Vinny’s work has been seen at Object Movement Festival, The Tank, Dixon Place, Andy’s Summer Playhouse, Little Theater, The Dallas Solo Festival, Harlem Nights, the Secret Theater, New Short Play Festival, the PIT Solocom and Sarah Lawrence College. He was an Artist in Residence with the Object Movement Festival from 2018-2019 where he developed an original puppetry piece called, “You Can see Nothing From Here,” along with collaborator, Chris Carcione.
Antonia Perez
Northeast
Antonia is a master teaching artist who, for more than 30 years, has worked with students of all ages and backgrounds in a wide range of settings. She has managed, directed and designed visual arts education programs in the nonprofit sector and works as a consultant, mentor and coach for teaching artists and arts administrators. She has focused this work in the creative aging field for the last eight years.
As a mixed-media artist, Antonia makes sculpture and site-specific works from repurposed materials as well as works on paper. She exhibits locally and nationally. In addition to making objects, she is interested in engaging audiences in a variety of ways — through placing artworks and participating in performances in public places, holding workshops and public events that teach about art and advocate for the environment. She holds a Master of Fine Arts degree from Queens College, CUNY.
Rhynna M. Santos
Northeast
Rhynna is a Puerto Rico-born photographer and teaching artist living and working in the Bronx.

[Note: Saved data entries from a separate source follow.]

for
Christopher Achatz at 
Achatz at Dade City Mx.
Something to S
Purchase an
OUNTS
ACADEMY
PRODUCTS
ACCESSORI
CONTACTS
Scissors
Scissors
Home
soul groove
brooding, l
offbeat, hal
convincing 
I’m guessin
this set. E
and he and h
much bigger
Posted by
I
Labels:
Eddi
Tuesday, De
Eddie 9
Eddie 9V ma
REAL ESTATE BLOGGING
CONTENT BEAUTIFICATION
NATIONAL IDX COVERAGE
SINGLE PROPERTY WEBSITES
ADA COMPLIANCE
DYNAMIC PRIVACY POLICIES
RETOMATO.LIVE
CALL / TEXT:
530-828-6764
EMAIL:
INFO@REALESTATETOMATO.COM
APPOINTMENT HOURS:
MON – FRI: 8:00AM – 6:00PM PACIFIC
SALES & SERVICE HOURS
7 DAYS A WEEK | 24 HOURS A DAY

Her art captures the beautiful, painful, funny, and endlessly complex lives and perspectives of people of color in her community.

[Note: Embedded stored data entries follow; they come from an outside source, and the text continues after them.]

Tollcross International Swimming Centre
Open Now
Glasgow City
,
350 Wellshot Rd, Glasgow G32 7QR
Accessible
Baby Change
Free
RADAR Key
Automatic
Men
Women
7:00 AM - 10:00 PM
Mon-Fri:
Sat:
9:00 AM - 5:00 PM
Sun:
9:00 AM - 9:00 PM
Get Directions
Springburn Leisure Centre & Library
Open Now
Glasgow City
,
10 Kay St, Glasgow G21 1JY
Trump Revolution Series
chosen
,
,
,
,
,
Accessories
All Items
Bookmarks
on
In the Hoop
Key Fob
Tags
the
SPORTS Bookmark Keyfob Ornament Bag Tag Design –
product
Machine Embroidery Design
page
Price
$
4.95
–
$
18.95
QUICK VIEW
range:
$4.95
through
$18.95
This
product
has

In 2019, Rhynna was featured for the third time by the New York Times, which in 2018 also profiled her show #papielmaestro, a documentary exploration of the life of her father, jazz great, Ray Santos. Later that same year, Santos was chosen as an En Foco Fellow and her work exploring the lives of Latina Muslims was exhibited at Andrew Freedman Home and featured in Nueva Luz Photographic Journal. She was also recognized as a Lit List finalist by the Authority Collective. Her work has been featured in Jerome Avenue Workers Project 2015, Living Latina 2016, Photoville 2018 and Bronx Now 2018.

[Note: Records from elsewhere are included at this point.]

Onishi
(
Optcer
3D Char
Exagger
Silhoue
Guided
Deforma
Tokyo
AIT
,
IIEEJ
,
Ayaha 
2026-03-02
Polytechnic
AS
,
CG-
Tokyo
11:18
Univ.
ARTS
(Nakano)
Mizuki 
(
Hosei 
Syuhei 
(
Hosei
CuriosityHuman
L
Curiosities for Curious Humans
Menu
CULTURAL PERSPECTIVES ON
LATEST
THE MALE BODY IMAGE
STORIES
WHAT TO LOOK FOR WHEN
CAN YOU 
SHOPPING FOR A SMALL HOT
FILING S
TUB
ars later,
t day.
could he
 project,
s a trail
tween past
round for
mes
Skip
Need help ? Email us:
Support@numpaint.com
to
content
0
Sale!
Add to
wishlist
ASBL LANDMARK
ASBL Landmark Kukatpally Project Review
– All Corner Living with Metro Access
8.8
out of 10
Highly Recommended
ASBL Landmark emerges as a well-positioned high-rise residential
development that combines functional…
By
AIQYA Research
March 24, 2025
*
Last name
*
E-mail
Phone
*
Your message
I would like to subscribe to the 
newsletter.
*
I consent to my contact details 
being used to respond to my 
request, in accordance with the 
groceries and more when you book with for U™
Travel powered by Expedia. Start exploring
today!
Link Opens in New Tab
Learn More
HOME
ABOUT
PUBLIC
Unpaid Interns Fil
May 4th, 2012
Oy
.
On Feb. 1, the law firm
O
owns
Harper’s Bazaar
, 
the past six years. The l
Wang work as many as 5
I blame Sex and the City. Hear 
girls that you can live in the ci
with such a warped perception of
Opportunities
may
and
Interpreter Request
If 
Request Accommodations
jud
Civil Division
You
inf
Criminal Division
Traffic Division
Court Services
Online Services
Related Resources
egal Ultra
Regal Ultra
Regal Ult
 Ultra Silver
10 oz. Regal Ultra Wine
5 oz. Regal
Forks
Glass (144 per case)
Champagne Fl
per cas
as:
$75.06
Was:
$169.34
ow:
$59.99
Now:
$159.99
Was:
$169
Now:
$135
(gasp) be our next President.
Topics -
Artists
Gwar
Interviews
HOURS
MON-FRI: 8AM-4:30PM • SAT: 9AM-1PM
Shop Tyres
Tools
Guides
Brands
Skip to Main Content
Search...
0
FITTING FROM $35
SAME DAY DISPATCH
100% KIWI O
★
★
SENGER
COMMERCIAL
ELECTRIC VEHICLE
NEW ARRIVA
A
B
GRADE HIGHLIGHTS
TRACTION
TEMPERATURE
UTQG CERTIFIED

Rhynna is the founder of the Bronx Women’s Photo Collective, curator for the Instagram feed Everyday Bronx and member of the Bronx Photo League at the Bronx Documentary Center. Rhynna earned a Bachelor of Arts degree in Women’s Studies from UCLA in 2007 and has lived and worked in Spain, where she placed in her first photography competition, PhotoEspaña.
Dane Stauffer
Midwest
Dane is an actor, writer, singer, director and educator based in Minneapolis, MN. As a teacher, he has toured the country with residencies from elementary schools to housing for seniors. Dane is currently teaching storytelling, ukulele and voice lessons online.
Dane is known for his role as Roger Caldwell in the IVEY award-winning musical, “Glensheen” at the Brave New Workshop. He has toured Ireland and North America starring in “Triple Espresso,” garnering the Best Actor in a Comedy award. Other accolades include LA Stage Scene for “All in the Timing” and Broadway World for “Glensheen.” In Los Angeles, Dane sang as a regular at the House of Blues and at Crooner’s Nightclub in the Twin Cities.